» **AIM OF THE TASK**
Give back exactly the lines from the one that includes "Pythonによるデータ解析入門連載記事一覧" to the last line below, both included, and no further lines.

» **Page images and extracted text**
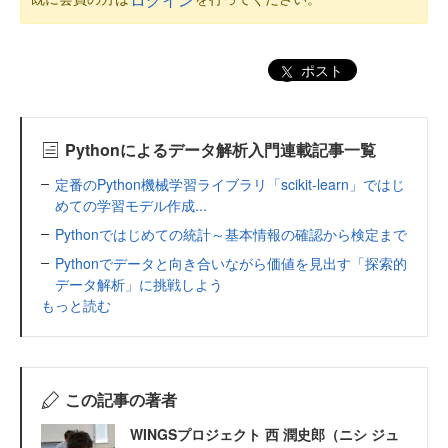
ポスト
Pythonによるデータ解析入門連載記事一覧
定番のPython機械学習ライブラリ「scikit-learn」ではじ
めての学習モデル作成...
Pythonではじめての統計～基本情報の確認から検定まで
Pythonでデータと向き合いながら価値を見出す「探索的
データ解析」に挑戦しよう
もっと読む
この記事の著者
WINGSプロジェクト 西 潤史郎（ニシ ジュ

» **ANSWER BOX**
Pythonによるデータ解析入門連載記事一覧
定番のPython機械学習ライブラリ「scikit-learn」ではじ
めての学習モデル作成...
Pythonではじめての統計～基本情報の確認から検定まで
Pythonでデータと向き合いながら価値を見出す「探索的
データ解析」に挑戦しよう
もっと読む
この記事の著者
WINGSプロジェクト 西 潤史郎（ニシ ジュ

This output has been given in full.